René Descartes :
Renatus Cartesius (La Haye-en-Touraine, 31 mars 1596 – Stockholm, 11 février 1650)
Philosophe et mathématicien d’origine française, il vécut une grande partie de sa vie dans la République des Sept Provinces-Unies. Son approche du problème de la connaissance et de la nature de l’esprit humain a joué un rôle important dans le développement de la philosophie. Célèbre pour sa formule « Cogito, ergo sum », il est généralement considéré comme le père de la philosophie moderne. Il fut l’un des premiers non seulement à rejeter la philosophie d’Aristote, mais aussi à la remplacer par son propre système philosophique. Ce faisant, il a jeté les bases du rationalisme du XVIIe siècle. Fortement influencé par les progrès de la physique et de l’astronomie, Descartes fut une figure centrale de la Révolution scientifique. Il a esquissé les prémices des sciences naturelles.

Le doute est le début de la sagesse.

👉 Ouverture d’esprit : En remettant en question ses propres préjugés et « certitudes », on s’ouvre à de nouvelles perspectives.
👉 Fondements de la connaissance : Le doute est la première étape pour déconstruire les idées reçues et rechercher une compréhension plus profonde et fondamentale. 🖋️ L’auteur : Aristote ou Descartes ? C’est précisément là que réside la confusion. Aristote ? ❌ Probablement pas. Dans le monde néerlandophone et sur de nombreux sites de citations, cette affirmation est constamment attribuée au philosophe grec Aristote (384-322 av. J.-C.). Cependant, les recherches indiquent qu’il s’agit très probablement d’une attribution erronée.
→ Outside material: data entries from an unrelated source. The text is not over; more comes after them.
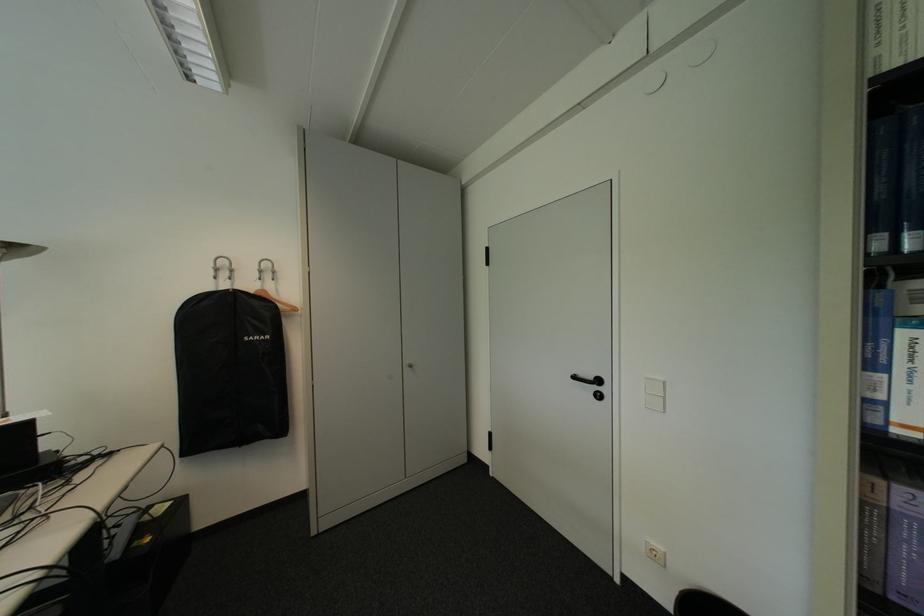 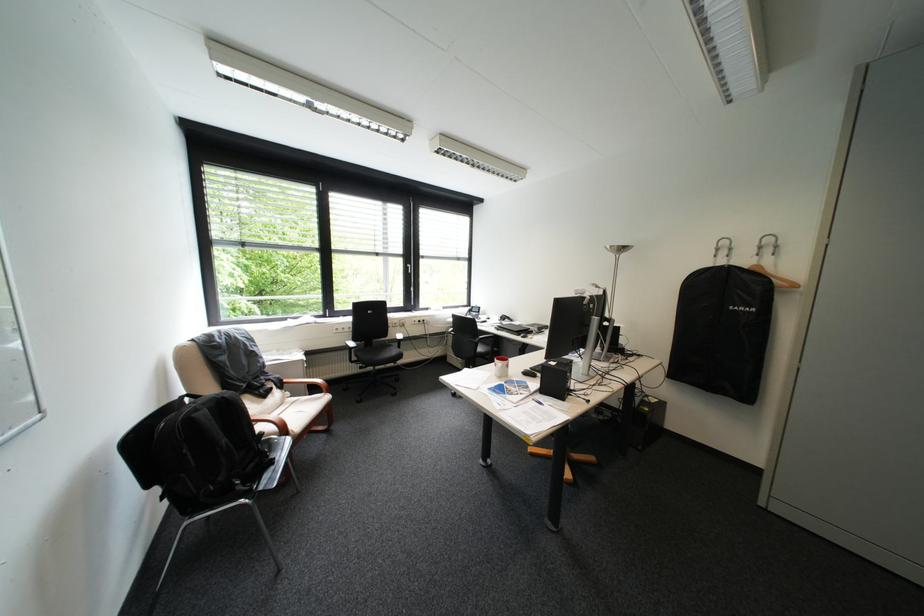 Find the pixel in the second image that matches pixel 286 273 in the first image.

(788, 246) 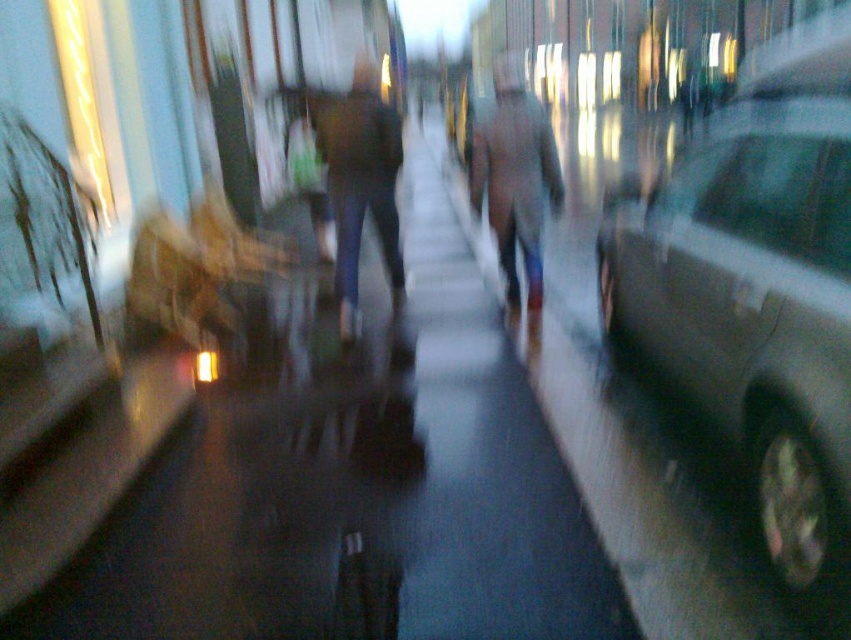 Based on the scene description, where is the dark asphalt sidewalk at center located in terms of its 2D coordinates?

The dark asphalt sidewalk at center is located at the 2D coordinates point [353,481].

You are standing in the twilight scene and want to place a small decorative item between the two points, point (758,220) and point (355,275). Which point should you stand closer to ensure the item is centered between them?

To center the item between point (758,220) and point (355,275), you should stand closer to point (355,275) because it is farther from the viewer, balancing the distance from both points.

You are a delivery person who needs to cross the street from the metallic silver car at right to the gray wool coat at center. The road is 6 meters wide. Can you safely cross without stepping into the road?

The distance between the metallic silver car at right and the gray wool coat at center is 6.22 meters. Since the road is 6 meters wide, you can safely cross by staying within the 6 meters width, but you must ensure that the extra 0.22 meters is accounted for to avoid the road. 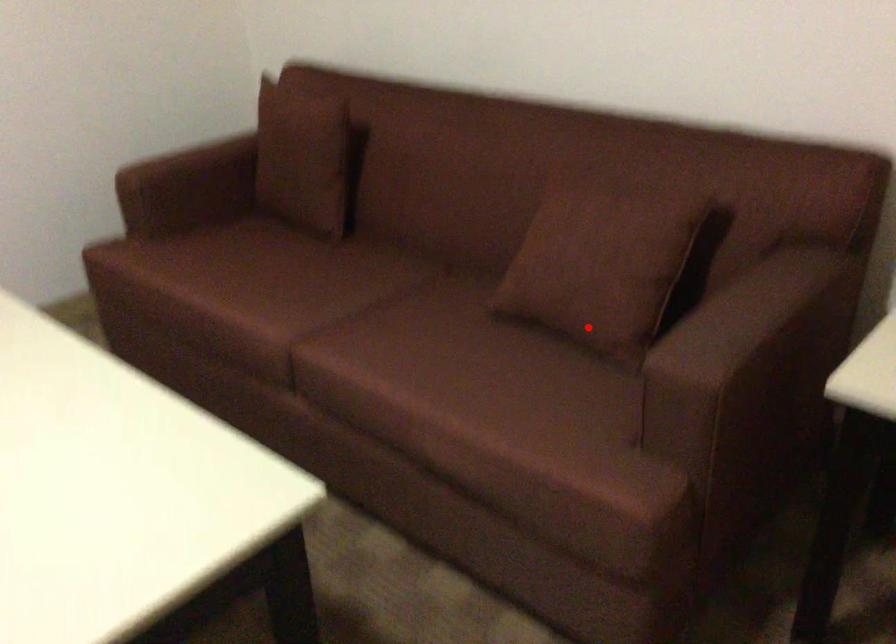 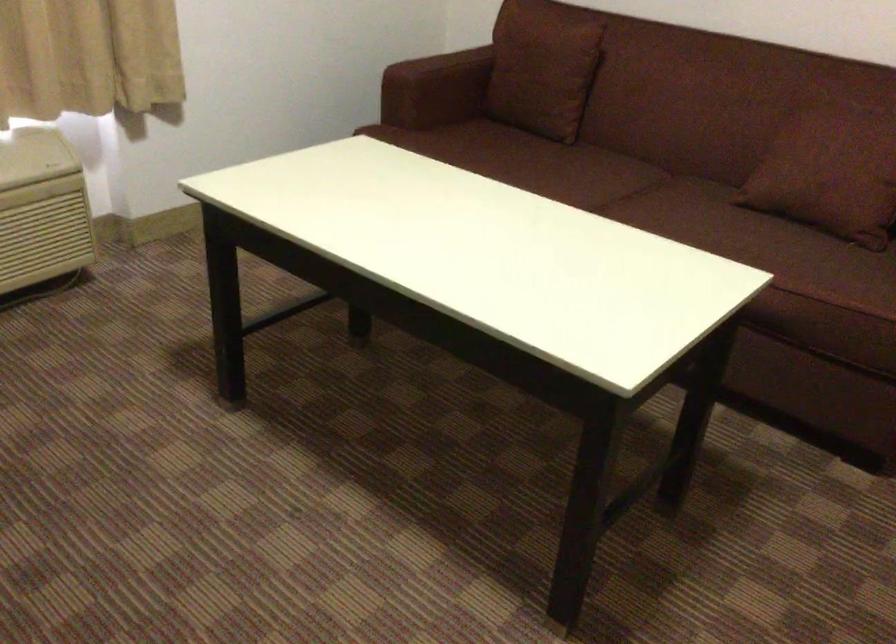 Where in the second image is the point corresponding to the highlighted location from the first image?

(842, 207) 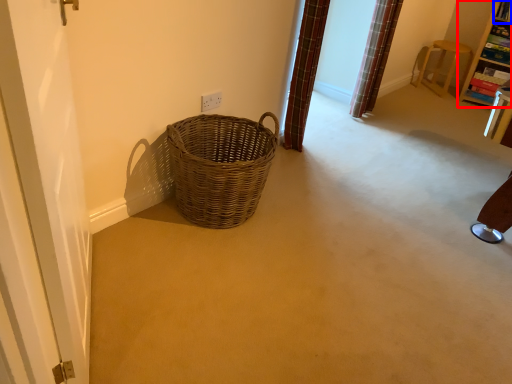 Question: Which point is closer to the camera, furniture (highlighted by a red box) or shelf (highlighted by a blue box)?

Choices:
 (A) furniture
 (B) shelf

Answer: (A) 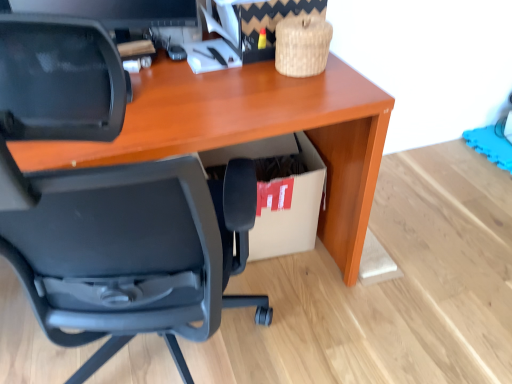 Question: Could you tell me if black plastic chair at lower left is facing cardboard box at lower right?

Choices:
 (A) no
 (B) yes

Answer: (B)

Question: Does black plastic chair at lower left have a larger size compared to cardboard box at lower right?

Choices:
 (A) yes
 (B) no

Answer: (A)

Question: Does black plastic chair at lower left come behind cardboard box at lower right?

Choices:
 (A) yes
 (B) no

Answer: (B)

Question: Considering the relative sizes of black plastic chair at lower left and cardboard box at lower right in the image provided, is black plastic chair at lower left thinner than cardboard box at lower right?

Choices:
 (A) no
 (B) yes

Answer: (A)

Question: From a real-world perspective, is black plastic chair at lower left located higher than cardboard box at lower right?

Choices:
 (A) no
 (B) yes

Answer: (B)

Question: From the image's perspective, is black plastic chair at lower left located above cardboard box at lower right?

Choices:
 (A) no
 (B) yes

Answer: (A)

Question: Is cardboard box at lower right directly adjacent to black plastic chair at lower left?

Choices:
 (A) no
 (B) yes

Answer: (A)

Question: From the image's perspective, is cardboard box at lower right beneath black plastic chair at lower left?

Choices:
 (A) yes
 (B) no

Answer: (B)

Question: Can you confirm if cardboard box at lower right is thinner than black plastic chair at lower left?

Choices:
 (A) no
 (B) yes

Answer: (B)

Question: Is cardboard box at lower right wider than black plastic chair at lower left?

Choices:
 (A) yes
 (B) no

Answer: (B)

Question: Is cardboard box at lower right positioned far away from black plastic chair at lower left?

Choices:
 (A) no
 (B) yes

Answer: (A)

Question: Considering the relative sizes of cardboard box at lower right and black plastic chair at lower left in the image provided, is cardboard box at lower right bigger than black plastic chair at lower left?

Choices:
 (A) yes
 (B) no

Answer: (B)

Question: Relative to black plastic chair at lower left, is cardboard box at lower right in front or behind?

Choices:
 (A) behind
 (B) front

Answer: (A) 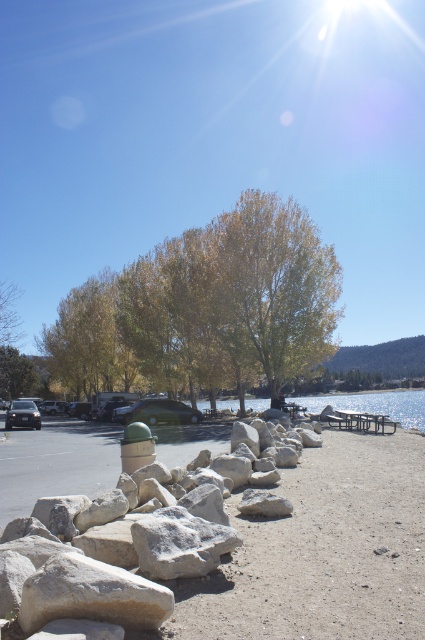 You are planning to set up a picnic area for a group of people. The gray rough stone at lower left and the metallic silver picnic table at center are both in the way of the setup. Which object should you move to clear more space?

You should move the gray rough stone at lower left because it is positioned over the metallic silver picnic table at center, meaning it is closer to the picnic area and obstructing more space.

You are standing at the point marked by the coordinates point (136, 445) in the image. What object is located exactly at that point?

The green matte hydrant at center is located exactly at point (136, 445).

You are a hiker who has just arrived at the lakeside parking area. You see a golden textured tree at center and a green matte hydrant at center. Which object is closer to the left edge of the parking lot?

The golden textured tree at center is positioned on the left side of green matte hydrant at center, so it is closer to the left edge of the parking lot. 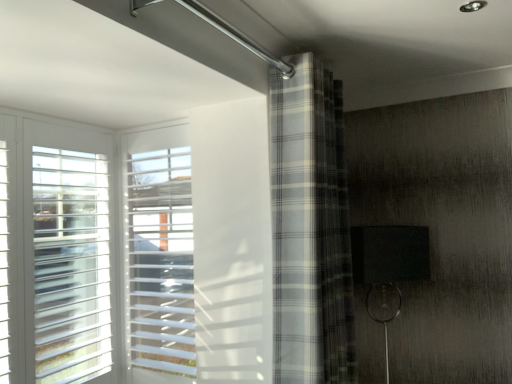 Question: In terms of size, does gray plaid curtain at center appear bigger or smaller than white plastic blinds at left?

Choices:
 (A) small
 (B) big

Answer: (B)

Question: Is point (307, 299) positioned closer to the camera than point (121, 157)?

Choices:
 (A) farther
 (B) closer

Answer: (B)

Question: Considering their positions, is gray plaid curtain at center located in front of or behind white plastic blinds at left?

Choices:
 (A) behind
 (B) front

Answer: (B)

Question: Visually, is white plastic blinds at left positioned to the left or to the right of gray plaid curtain at center?

Choices:
 (A) right
 (B) left

Answer: (B)

Question: From a real-world perspective, relative to gray plaid curtain at center, is white plastic blinds at left vertically above or below?

Choices:
 (A) above
 (B) below

Answer: (B)

Question: Relative to gray plaid curtain at center, is white plastic blinds at left in front or behind?

Choices:
 (A) front
 (B) behind

Answer: (B)

Question: From the image's perspective, is white plastic blinds at left located above or below gray plaid curtain at center?

Choices:
 (A) below
 (B) above

Answer: (A) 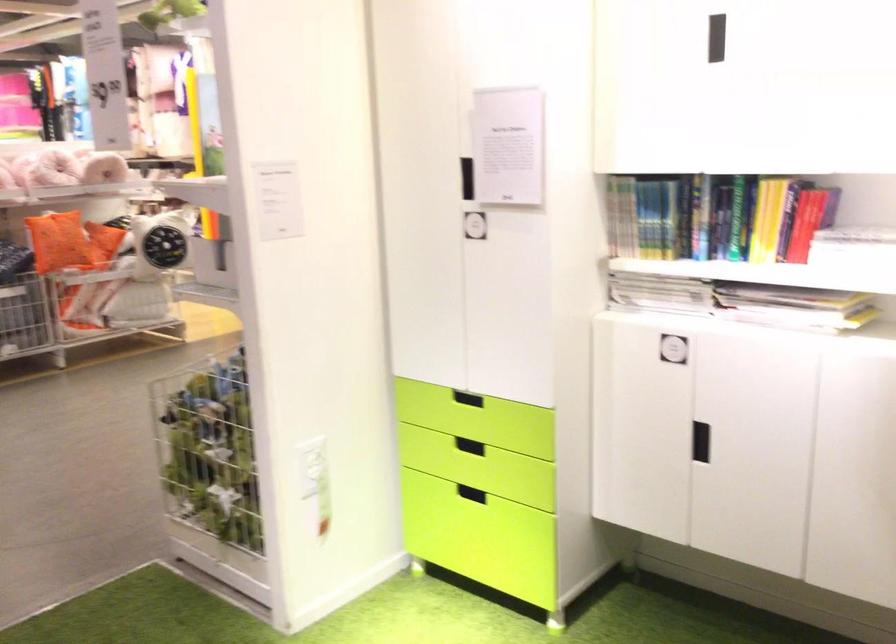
René Descartes ? ✅ Très probablement. La source originale est très probablement le philosophe et mathématicien français René Descartes (1596-1650). La source latine : la phrase « Dubium sapientiae initium » lui est attribuée. 🕰️ Contexte historique et le « doute radical » de Descartes. Pour bien comprendre le sens de cette phrase, il faut considérer le contexte de l’époque où vivait Descartes.
1. Un monde de vérités établies : au XVIIe siècle, les dogmes religieux et les croyances scientifiques étaient rarement remis en question.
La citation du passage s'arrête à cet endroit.